[Extracted data entries]
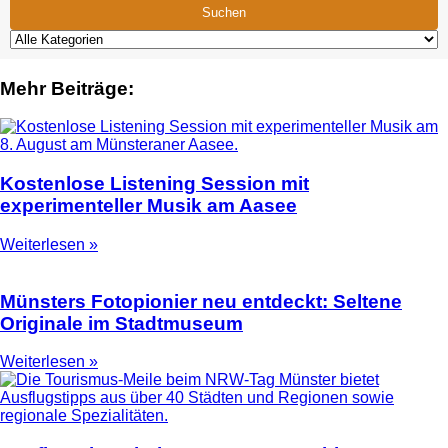
Suchen
Mehr Beiträge:
Kostenlose Listening Session mit
experimenteller Musik am Aasee
Weiterlesen »
Münsters Fotopionier neu entdeckt: Seltene
Originale im Stadtmuseum
Weiterlesen »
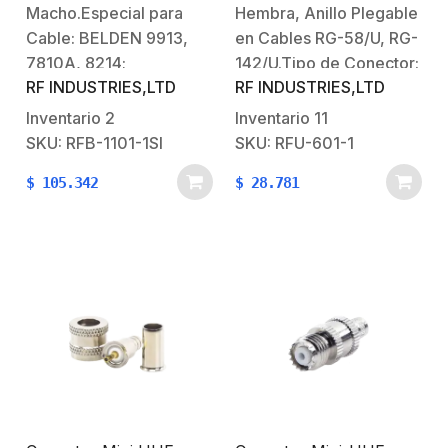
Macho.Especial para
Hembra, Anillo Plegable
SYSCOM RG8/U-SYS,
Plata/ Delrin.
RFLASH-1113
Cable: BELDEN 9913,
en Cables RG-58/U, RG-
7810A, 8214;
142/U.Tipo de Conector:
RF INDUSTRIES,LTD
RF INDUSTRIES,LTD
ANDREW CNT-
Mini UHF
400; RG8/U-SYS,
Hembra.Especial para
Inventario
2
Inventario
11
RFLASH-1113.Modo de
Cables: RG-58/U, RG-
SKU: RFB-1101-1SI
SKU: RFU-601-1
Ensamble:
142/U.Modo de
$
105.342
$
28.781
Rosca.Cuerpo de
Ensamble: Anillo
Bronce:
Plegable.Cuerpo de
Plateado.Contacto
Bronce:
Central: Oro.Aislante
Niquelado.Contacto
Dieléctrico: Teflón.
Central:
Plateado.Aislante
Dieléctrico: Delrin.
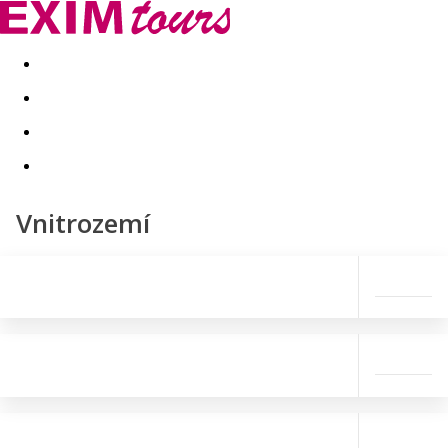
Akční nabídky
Last minute
First minute - Exotika a zim
Vnitrozemí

> **About this task**: Leave the pictures out, and retype exactly the lines from the one containing "Plateado.Aislante" through the last line of the entries above, both included.

> **Exercise output**:
Plateado.Aislante
Dieléctrico: Delrin.
Akční nabídky
Last minute
First minute - Exotika a zim
Vnitrozemí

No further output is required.